The filing of a patent application is associated with numerous considerations. Should it be firstly filed as an international PCT application? Would it perhaps be better to directly enter one or more regional phases in combination with some selected countries of interest? Alternatively, should the application firstly be filed nationally before deciding how to proceed?
Obviously, there is no default answer to these questions. Instead, the patent application filing strategy must be decided on a case-to-case basis by considering factors such as geographical locations of clients, competitors, manufacturer sites, possible future markets etc., as well as the applicant’s financial allocation for the application. It is the duty of the patent attorney to analyze these factors and to protect the interests of the applicant, based on the conditions at hand, when deciding where and how to file.

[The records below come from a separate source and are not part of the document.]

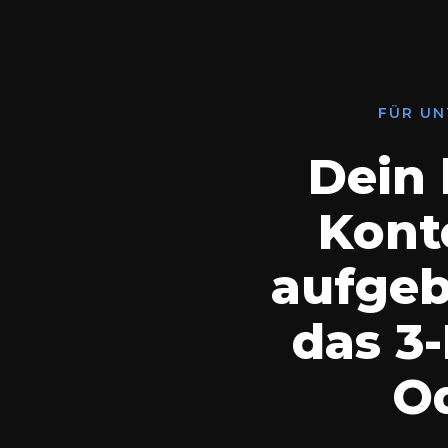
FÜR UN
Dein 
Kont
aufgeb
das 3
Od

By firstly filing a patent application nationally, the applicant may start the patent journey cautiously and avoid relatively high costs at an early stage. Seen from a local perspective, a patent application may be filed nationally with the Swedish Patent Office (PRV). A filing with the PRV is beneficial in that the filing fee is relatively inexpensive and that the search/opinion regarding the patentability of the application is issued relatively fast. These aspects may be of special interest for applicants desiring to keep initial costs low and/or being unfamiliar with the prior art in the field of the application. Furthermore, a relatively quick patent application procedure gives the applicant a further insight regarding the possibility of obtaining a Swedish patent and/or an indication when contemplating a PCT-route wherein priority is claimed from the Swedish application. In some cases, it is even possible to obtain a national Intention to Grant Communication (“slutföreläggande”) within the priority year, which may even further contribute to the evaluation of a possible PCT filing.
A national patent application may be filed with the PRV in English, followed by a later translation into Swedish. A first filing in English is advantageous in that a continuation into the international PCT phase may thereby be prepared. Furthermore, in a recent press release from 30 June 2011, issued by the Swedish Ministry for Industry, Employment and Communications, it was announced that the Swedish government has decided to investigate the possibility of abolishing Swedish translations of national patent applications filed in English. It will also be investigated if national patents could be granted in English similarly to the validation of European patents in Sweden. The mentioned measures, if put into practice, will lead to further procedural simplifications and translation cost savings for the applicant, and will moreover, as related to this context, influence the step of where/how to file the application.
To conclude, the above highlights several beneficial aspects of a first national filing. On the other hand, it should be noted that directly filing an international or regional patent application could be preferred, dependent on the case at hand. Although the way of filing a patent application hereby seems rather complex, the content of this text may, as a final remark, be summarized in one sentence: a sound patent application filing strategy, whether international, regional and/or national, is based on the interests of the applicant and the expertise of the patent attorney, aiming to protect these interests.